海と日本プロジェクトin長野県実行委員会は、長野県松本エリアで大晦日に「年取り魚」として食べられる『ブリ』をテーマに、日本の海の問題を考える体験型学習プログラム『信州ブリ調査隊~北アルプスと日本海~』を7月25日(月)、28日(木)~29日(金)の3日間開催いたしました。

2022.08.15

海と日本プロジェクトin長野県実行委員会は、長野県松本エリアで大晦日に「年取り魚」として食べられる『ブリ』をテーマに、日本の海の問題を考える体験型学習プログラム『信州ブリ調査隊~北アルプスと日本海~』を7月25日(月)、28日(木)~29日(金)の3日間開催いたしました。

参加者は海が大好きな長野県在住の小学5~6年生の21人。天然のいけすと称される日本海・富山湾では、近年、ブリの漁獲量が不安定な時期が続いているという状況から、これからもブリやたくさんの魚が生きやすい豊かな海にしていくために海なし県長野から、できることは何かを考えようと様々な体験活動を実施。1日目は、海につながる信州の森・川を舞台にした調査をし、2~3日目は日本海・富山湾を訪れ、海の調査を行いました。

このイベントは、次世代へ海を引き継ぐために、海を介して人と人とがつながる“日本財団「海と日本プロジェクト」”の一環です。

 

開催概要
森の保水力調査、川の水生生物調査、ブリの生態調査、磯学習、定置網漁見学、
競り見学、漁師体験、学習発表会
日程
1日目 7月25日(月) 長野県大町市 国営アルプスあづみの公園大町・松川地区
            結団式、山と川の調査
2日目 7月28日(木) 富山県魚津市 魚津水族館見学
            富山県高岡市 磯学習、シュノーケリング体験
3日目 7月29日(金) 富山県氷見市 定置網漁・朝競り見学、漁港・市場調査、総合学習発表
開催場所
長野県大町市、富山県魚津市、高岡市、氷見市 各所
参加人数
長野県内の小学5,6年生 21名
後援
長野県、長野市
協力団体
国営アルプスあづみの公園、サントリーホールディングス株式会社、魚津水族館、氷見漁業協同組合、氷見市観光協会、富山県農林水産総合技術センター水産研究所

海につながる信州の森と川を調査

7月25日(月)、北アルプスのふもとに位置する国営アルプスあづみの公園に集合した信州ブリ調査隊のメンバーたち。結団式では、ひとりずつ自己紹介し、調査の意気込みを発表しました。「地球温暖化がブリに与える影響を知りたい。」「定置網漁はどのようにして魚を取っているのかを見てみたい。」「将来は遠洋漁業の仕事につきたいので漁師さんにいろんな話を聞きたい。」など前向きな言葉がたくさん出ました。
この日、視察に訪れた日本財団の海野光行常務は、「今、海は大きな変化が起きていてこのままだと海の機能が果たせなくなる。だから次世代に豊かな海をつなげるために様々な問題を自分ごと化することが大事。」とあいさつし、信州ブリ調査隊の今後の活動に期待をよせました。
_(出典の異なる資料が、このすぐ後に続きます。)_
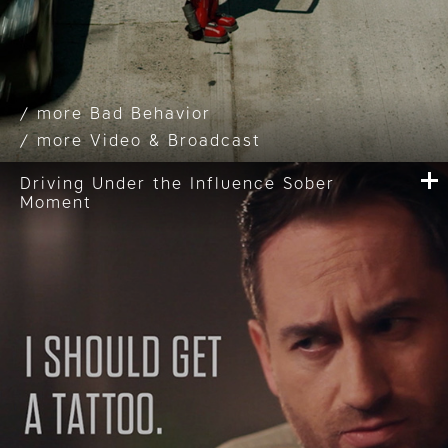
Bad Behavior
Video & Broadcast
Driving Under the Influence Sober
Moment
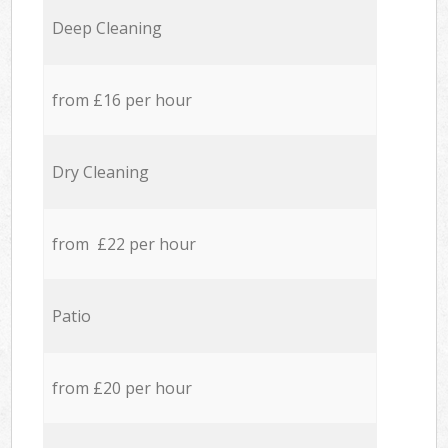
Deep Cleaning
from £16 per hour
Dry Cleaning
from £22 per hour
Patio
from £20 per hour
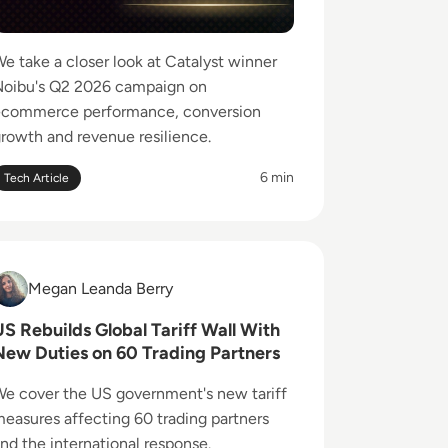
e take a closer look at Catalyst winner
oibu's Q2 2026 campaign on
ecommerce performance, conversion
rowth and revenue resilience.
6 min
Tech Article
ead US Rebuilds Global Tariff Wall With New Duties on 60 T
Megan Leanda Berry
Megan Leanda Berry
US Rebuilds Global Tariff Wall With
New Duties on 60 Trading Partners
, Test and Control Robot Behaviour
e cover the US government's new tariff
easures affecting 60 trading partners
nd the international response.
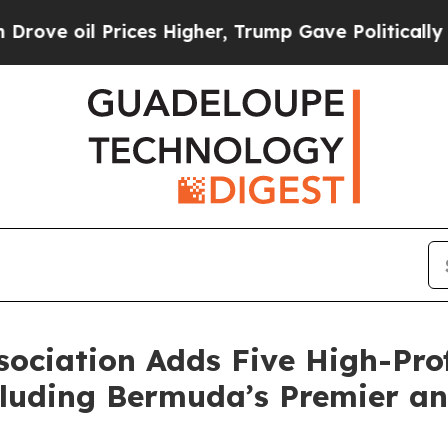
l Prices Higher, Trump Gave Politically Connect
ociation Adds Five High-Prof
luding Bermuda’s Premier an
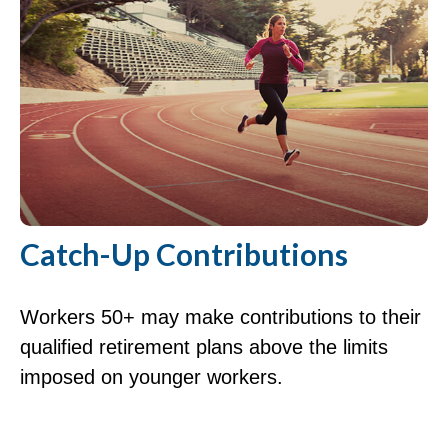
Catch-Up Contributions
Workers 50+ may make contributions to their
qualified retirement plans above the limits
imposed on younger workers.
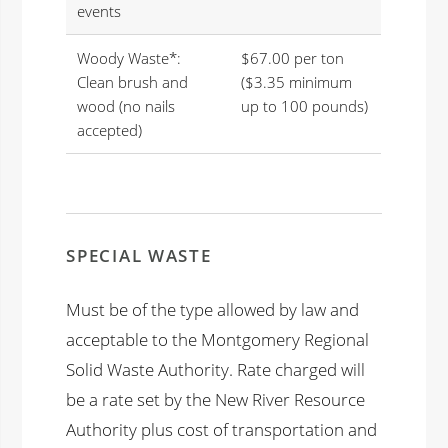
events
Woody Waste*:
$67.00 per ton
Clean brush and
($3.35 minimum
wood (no nails
up to 100 pounds)
accepted)
SPECIAL WASTE
Must be of the type allowed by law and
acceptable to the Montgomery Regional
Solid Waste Authority. Rate charged will
be a rate set by the New River Resource
Authority plus cost of transportation and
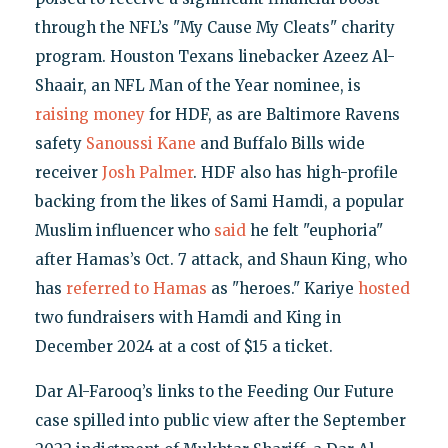
through the NFL’s "My Cause My Cleats" charity
program. Houston Texans linebacker Azeez Al-
Shaair, an NFL Man of the Year nominee, is
raising money
for HDF, as are Baltimore Ravens
safety
Sanoussi Kane
and Buffalo Bills wide
receiver
Josh Palmer
. HDF also has high-profile
backing from the likes of Sami Hamdi, a popular
Muslim influencer who
said
he felt "euphoria"
after Hamas’s Oct. 7 attack, and Shaun King, who
has
referred to Hamas
as "heroes." Kariye
hosted
two fundraisers with Hamdi and King in
December 2024 at a cost of $15 a ticket.
Dar Al-Farooq’s links to the Feeding Our Future
case spilled into public view after the September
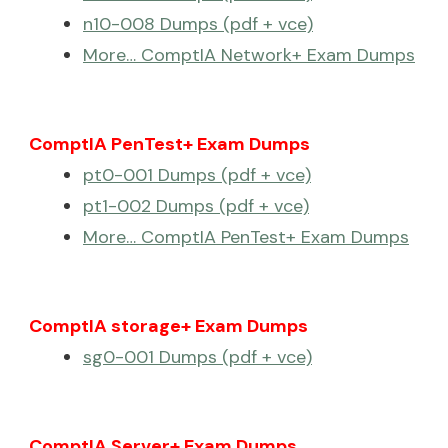
n10-008 Dumps (pdf + vce)
More… ComptIA Network+ Exam Dumps
ComptIA PenTest+ Exam Dumps
pt0-001 Dumps (pdf + vce)
pt1-002 Dumps (pdf + vce)
More… ComptIA PenTest+ Exam Dumps
ComptIA storage+ Exam Dumps
sg0-001 Dumps (pdf + vce)
ComptIA Server+ Exam Dumps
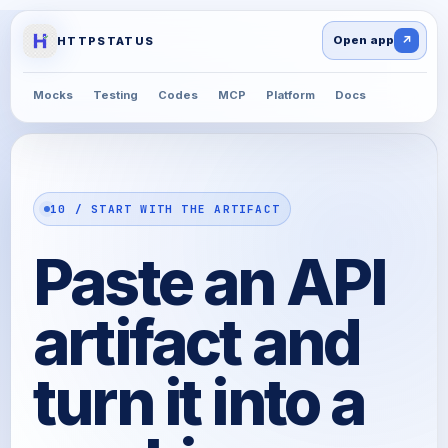
↗
HTTPSTATUS
Mocks
Testing
Codes
MCP
Platform
Docs
10 / START WITH THE ARTIFACT
Paste an API
artifact and
turn it into a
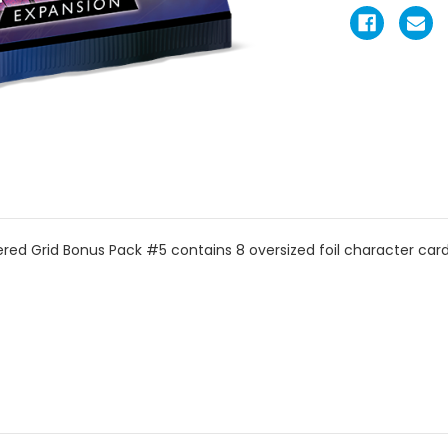
ed Grid Bonus Pack #5 contains 8 oversized foil character car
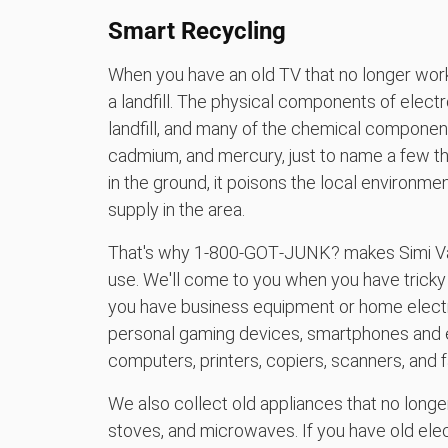
Smart Recycling
When you have an old TV that no longer works
a landfill. The physical components of electr
landfill, and many of the chemical components
cadmium, and mercury, just to name a few t
in the ground, it poisons the local environ
supply in the area.
That's why 1‑800‑GOT‑JUNK? makes Simi Vall
use. We'll come to you when you have tricky 
you have business equipment or home electro
personal gaming devices, smartphones and e
computers, printers, copiers, scanners, and 
We also collect old appliances that no longer
stoves, and microwaves. If you have old ele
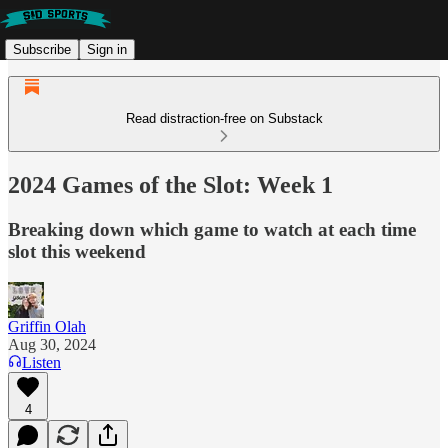
Subscribe
Sign in
Read distraction-free on Substack
2024 Games of the Slot: Week 1
Breaking down which game to watch at each time
slot this weekend
Griffin Olah
Aug 30, 2024
Listen
4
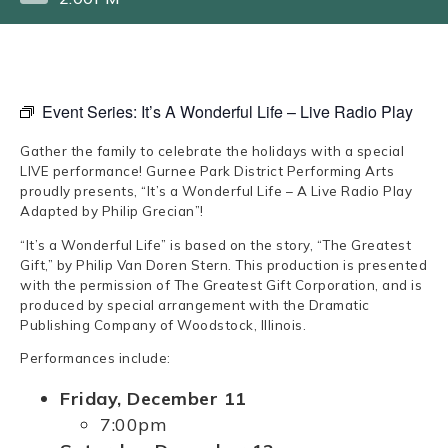
Event Series:
It’s A Wonderful Life – Live Radio Play
Gather the family to celebrate the holidays with a special
LIVE performance! Gurnee Park District Performing Arts
proudly presents, “It’s a Wonderful Life – A Live Radio Play
Adapted by Philip Grecian”!
“It’s a Wonderful Life” is based on the story, “The Greatest
Gift,” by Philip Van Doren Stern. This production is presented
with the permission of The Greatest Gift Corporation, and is
produced by special arrangement with the Dramatic
Publishing Company of Woodstock, Illinois.
Performances include:
Friday, December 11
7:00pm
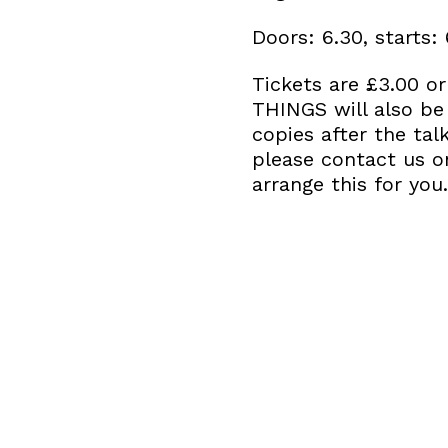
Doors: 6.30, starts:
Tickets are £3.00 o
THINGS will also be
copies after the tal
please contact us 
arrange this for you.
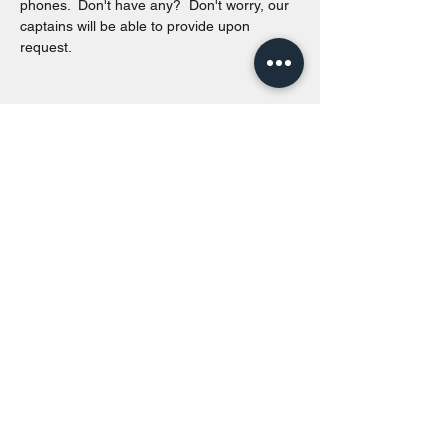
phones.  Don't have any?  Don't worry, our 
captains will be able to provide upon 
request. 
Share this event
Toronto Island Discovery Tours
Call or Text at
416-678-7786
info@torontoislanddiscoverytours.ca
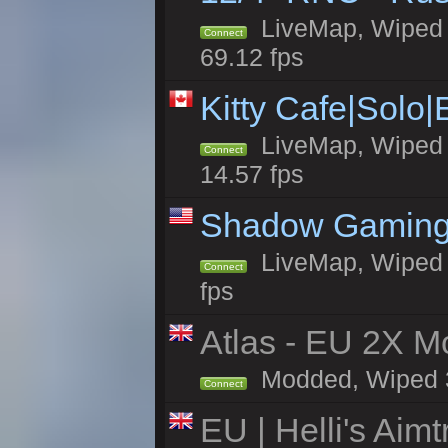
LiveMap, Wiped 5
Connect
69.12 fps
Kitty Cafe|Solo
LiveMap, Wiped 4
Connect
14.57 fps
Shadow Gaming
LiveMap, Wiped 6
Connect
fps
Atlas - EU 2X Mo
Modded, Wiped 39
Connect
EU | Helli's Aim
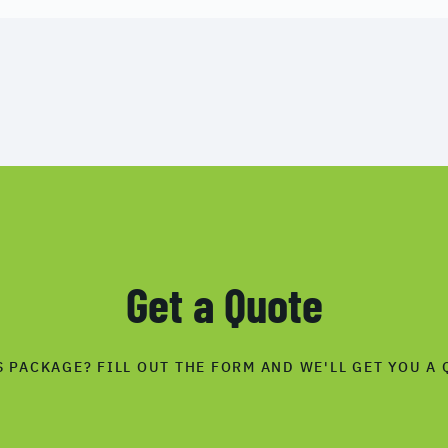
Get a Quote
S PACKAGE? FILL OUT THE FORM AND WE'LL GET YOU A 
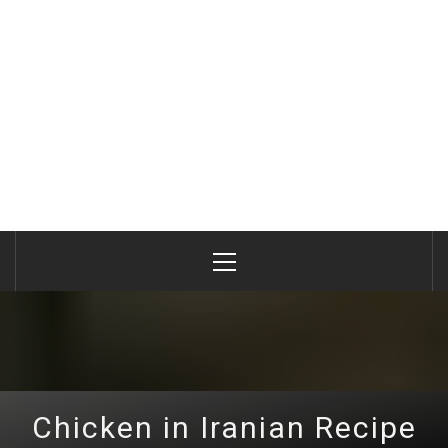
Primary
Menu
Chicken in Iranian Recipe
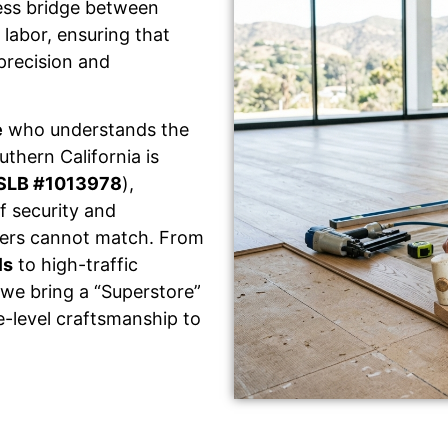
ess bridge between
labor, ensuring that
 precision and
e
who understands the
thern California is
SLB #1013978
),
f security and
llers cannot match. From
ls
to high-traffic
 we bring a “Superstore”
e-level craftsmanship to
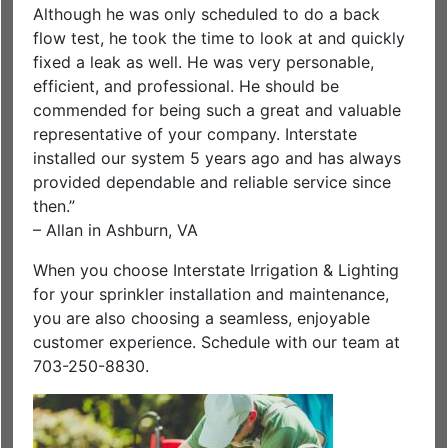
Although he was only scheduled to do a back
flow test, he took the time to look at and quickly
fixed a leak as well. He was very personable,
efficient, and professional. He should be
commended for being such a great and valuable
representative of your company. Interstate
installed our system 5 years ago and has always
provided dependable and reliable service since
then.”
– Allan in Ashburn, VA
When you choose Interstate Irrigation & Lighting
for your sprinkler installation and maintenance,
you are also choosing a seamless, enjoyable
customer experience. Schedule with our team at
703-250-8830.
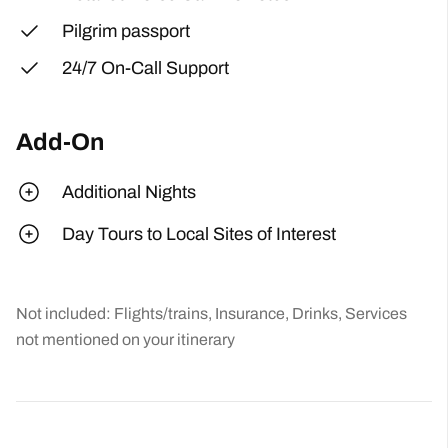
Pilgrim passport
24/7 On-Call Support
Add-On
Additional Nights
Day Tours to Local Sites of Interest
Not included: Flights/trains, Insurance, Drinks, Services
not mentioned on your itinerary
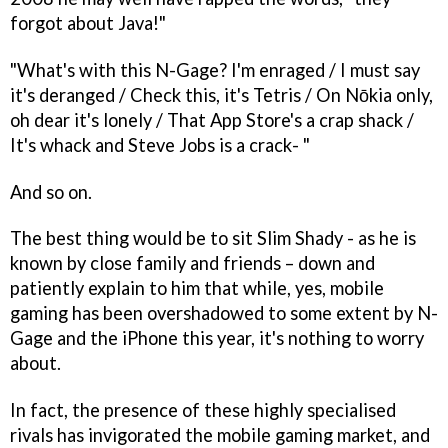
forgot about Java!"
"What's with this N-Gage? I'm enraged / I must say
it's deranged / Check this, it's Tetris / On Nōkia only,
oh dear it's lonely / That App Store's a crap shack /
It's whack and Steve Jobs is a crack- "
And so on.
The best thing would be to sit Slim Shady - as he is
known by close family and friends – down and
patiently explain to him that while, yes, mobile
gaming has been overshadowed to some extent by N-
Gage and the iPhone this year, it's nothing to worry
about.
In fact, the presence of these highly specialised
rivals has invigorated the mobile gaming market, and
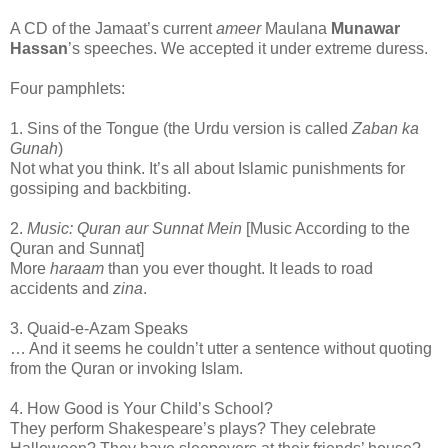
A CD of the Jamaat’s current
ameer
Maulana
Munawar
Hassan
’s speeches. We accepted it under extreme duress.
Four pamphlets:
1. Sins of the Tongue (the Urdu version is called
Zaban ka
Gunah
)
Not what you think. It’s all about Islamic punishments for
gossiping and backbiting.
2.
Music: Quran aur Sunnat Mein
[Music According to the
Quran and Sunnat]
More
haraam
than you ever thought. It leads to road
accidents and
zina
.
3. Quaid-e-Azam Speaks
… And it seems he couldn’t utter a sentence without quoting
from the Quran or invoking Islam.
4. How Good is Your Child’s School?
They perform Shakespeare’s plays? They celebrate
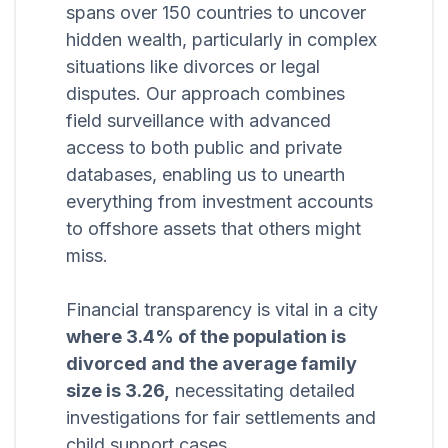
spans over 150 countries to uncover
hidden wealth, particularly in complex
situations like divorces or legal
disputes. Our approach combines
field surveillance with advanced
access to both public and private
databases, enabling us to unearth
everything from investment accounts
to offshore assets that others might
miss.
Financial transparency is vital in a city
where 3.4% of the population is
divorced and the average family
size is 3.26,
necessitating detailed
investigations for fair settlements and
child support cases.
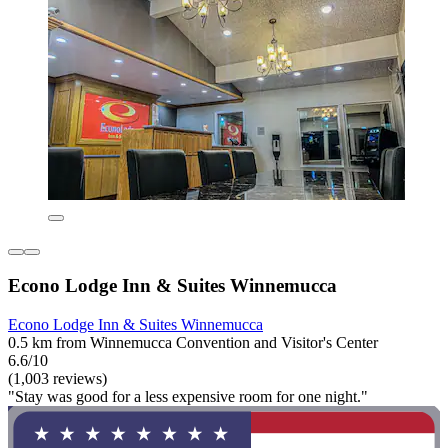
Econo Lodge Inn & Suites Winnemucca
Econo Lodge Inn & Suites Winnemucca
0.5 km from Winnemucca Convention and Visitor's Center
6.6/10
(1,003 reviews)
"Stay was good for a less expensive room for one night."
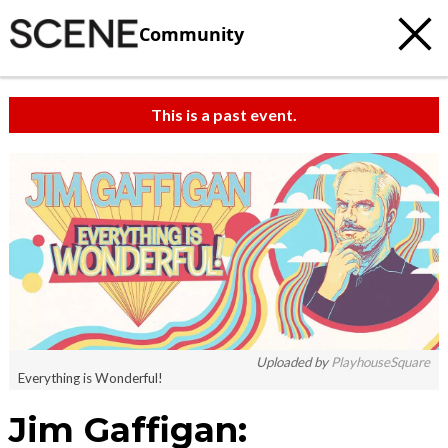
Community
This is a past event.
Uploaded by
PlayhouseSquare
Everything is Wonderful!
Jim Gaffigan:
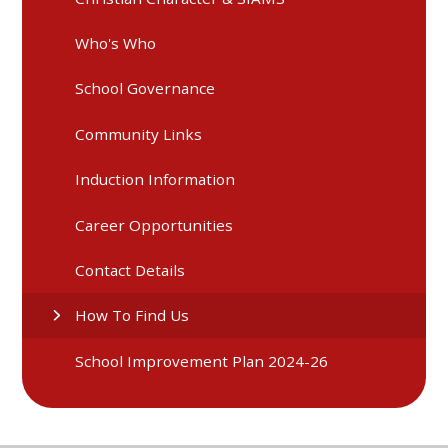
Who's Who
School Governance
Community Links
Induction Information
Career Opportunities
Contact Details
How To Find Us
School Improvement Plan 2024-26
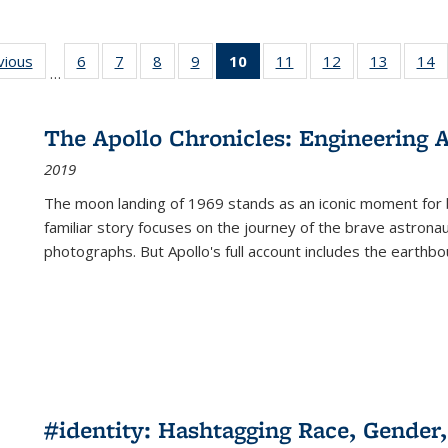
ng
vious
Full listing
6
of 22 Full
7
of 22 Full
8
of 22 Full
9
of 22 Full
10
of 22 Full
11
of 22 Full
12
of 22 Full
13
of 22 Fu
14
…
table:
listing table:
listing table:
listing table:
listing table:
listing
listing table:
listing table:
listing ta
li
ons
Publications
Publications
Publications
Publications
Publications
table:
Publications
Publications
Publicat
P
Publications
The Apollo Chronicles: Engineering 
(Current
2019
page)
The moon landing of 1969 stands as an iconic moment for 
familiar story focuses on the journey of the brave astron
photographs. But Apollo's full account includes the earthbo
#identity: Hashtagging Race, Gender,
信州ブリ調査隊の最初の活動は、森の学習です。今回は、水の循環について全国各地で次世代環境教育を行っている飲料メーカー、サントリーの協力を得て実施。活動のテーマは「森で水は育まれ、いずれその水は海へ。水が森でどのように育まれるかを探ろう!」です。信州ブリ調査隊は、まず森の中を散策。いろいろな動植物が住む豊かな森を体感。ミニ実験としてふかふかの腐葉土を器具を使って、圧縮させる実験をしました。ぎゅっと圧縮すると、土からは水滴が流れ出ました。これによって、森が水を貯水する力があるとともに浄化し、栄養を含んだ水を川に流れ出していることを知りました。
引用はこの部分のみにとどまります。